Oops, that's a typo, should be transmission and *distrbution

Electricity costs have two components: "generation" to put power on the grid, and then the "transmission & distribution" costs which pay for the grid. You can likely see the costs split out on your bill, and the EIA tracks these costs.

Generation costs are falling, because of new technology like solar and wind and newer combined cycles natural gas turbines. However the grid itself is a bigger part of most people's bill than the generation of electricity.

Most utilities have guaranteed rates of profit on transmission and distribution costs, regulated only by PUCs. T&D tech isn't getting cheaper like solar and storage and wind are, either, so that T&D cost is likely to become and ever greater part of electricity bills, even if the PUCs are doing their job.

Generation in many places is disconnected from the grid, and when somebody makes a bad investment in a gas turbine, then the investor pays for that rather than the ratepayers. Look at Texas, for example, where even being at the center of the cheapest natural gas in a country with exceptionally cheap natural gas, solar and battery deployments hugely outpace new natural gas. That's because investors bear the risk of bad decisions rather than rate payers.

In places that let utilties gamble their ratepayers money, and where the utilities only answer to a PUC that gets effectively zero media coverage, there is a massive amount of corruption and grift and fleecing of rate payers.

idiotsecant 7 hours ago

A MW of nuke capacity is not replaced by a MW of solar or wind. New generation is much cheaper, but only because we are neglecting the parts of it that are hard and expensive - storage and transmission. Renewables without those things are worse than nuke - they are undispatchable like nuke and they are uncontrollably variable. We should build more renewables, but it is essential that we either tolerate intermittent system outages or massively improve transmission and storage, the generation is the least important part right now .

  • epistasis 6 hours ago

    > New generation is much cheaper, but only because we are neglecting the parts of it that are hard and expensive - storage and transmission.

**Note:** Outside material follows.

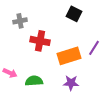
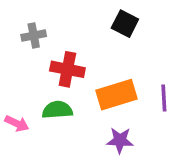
purple line: (94, 48) -> (164, 98), moved, turned -35
green semicircle: (34, 81) -> (57, 110), moved

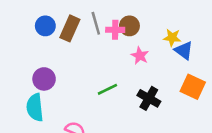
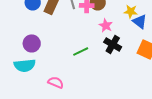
black cross: (149, 98) -> (113, 44), moved
cyan semicircle: (35, 107) -> (25, 65), turned -90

    That's not correct, including storage with solar is still cheaper than nuclear. That's not measuring the cost by MW or GW, it's by measuring the cost of kWh, or the levelized avoided cost of energy, or the whatever metric you want.

    And solar has the benefit of being able to avoid a good chunk of transmission by placing it at the site of use, so including transmission costs can only be to the benefit of solar.